### WHAT YOU WILL DO
Using the records that follow, reproduce exactly the lines starting at the line containing "septiembre 2024" and ending at the line containing "BayBurza.sk © 2013 - 2026". Include both end lines and no pictures.

-- Opening Marker --

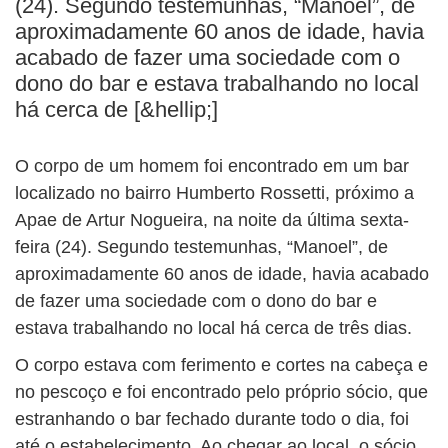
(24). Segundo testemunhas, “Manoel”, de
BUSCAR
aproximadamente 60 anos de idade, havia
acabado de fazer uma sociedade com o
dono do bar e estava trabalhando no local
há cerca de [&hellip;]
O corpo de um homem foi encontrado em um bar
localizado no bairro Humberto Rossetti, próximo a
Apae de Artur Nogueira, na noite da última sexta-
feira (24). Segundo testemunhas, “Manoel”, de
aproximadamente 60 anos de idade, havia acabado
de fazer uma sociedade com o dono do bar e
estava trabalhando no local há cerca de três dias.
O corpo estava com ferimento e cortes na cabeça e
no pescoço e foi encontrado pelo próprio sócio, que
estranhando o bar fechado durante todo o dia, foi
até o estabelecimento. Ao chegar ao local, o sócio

-- Closing Marker --
-- Opening Marker --

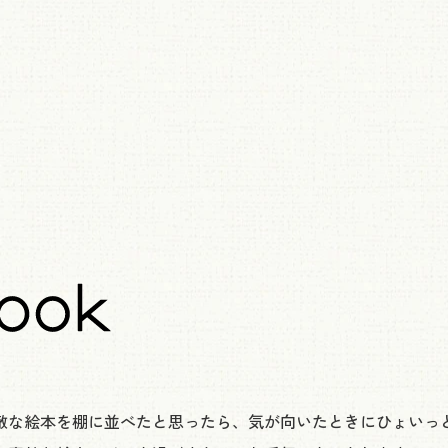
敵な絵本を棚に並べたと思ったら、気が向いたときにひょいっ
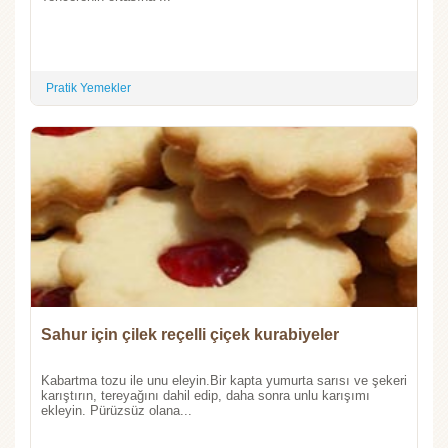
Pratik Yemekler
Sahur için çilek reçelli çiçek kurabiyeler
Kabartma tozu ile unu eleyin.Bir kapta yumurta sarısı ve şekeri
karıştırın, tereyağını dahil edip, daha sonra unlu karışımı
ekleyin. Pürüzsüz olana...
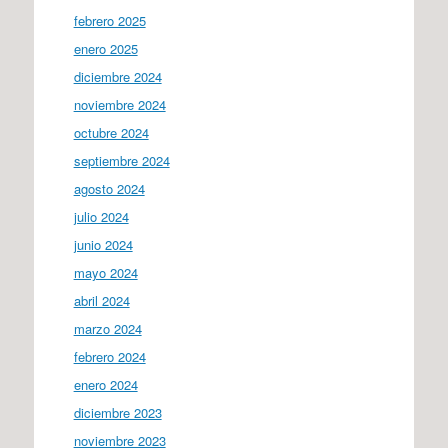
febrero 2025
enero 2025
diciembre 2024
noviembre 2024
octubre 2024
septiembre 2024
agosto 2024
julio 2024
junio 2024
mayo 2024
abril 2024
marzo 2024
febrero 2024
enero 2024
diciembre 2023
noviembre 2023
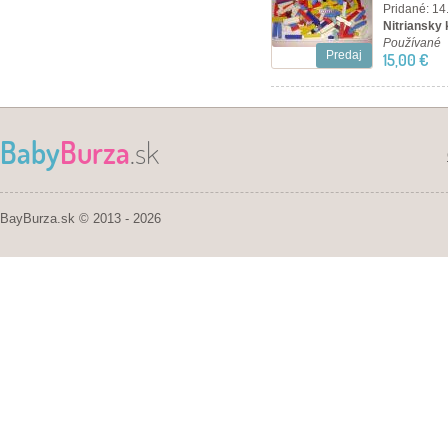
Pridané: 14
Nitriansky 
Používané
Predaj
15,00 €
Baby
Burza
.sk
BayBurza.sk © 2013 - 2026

-- Closing Marker --

### THE ANSWER
septiembre 2024
agosto 2024
julio 2024
junio 2024
mayo 2024
abril 2024
marzo 2024
febrero 2024
enero 2024
diciembre 2023
noviembre 2023
Pridané: 14
Nitriansky 
Používané
Predaj
15,00 €
Baby
Burza
.sk
BayBurza.sk © 2013 - 2026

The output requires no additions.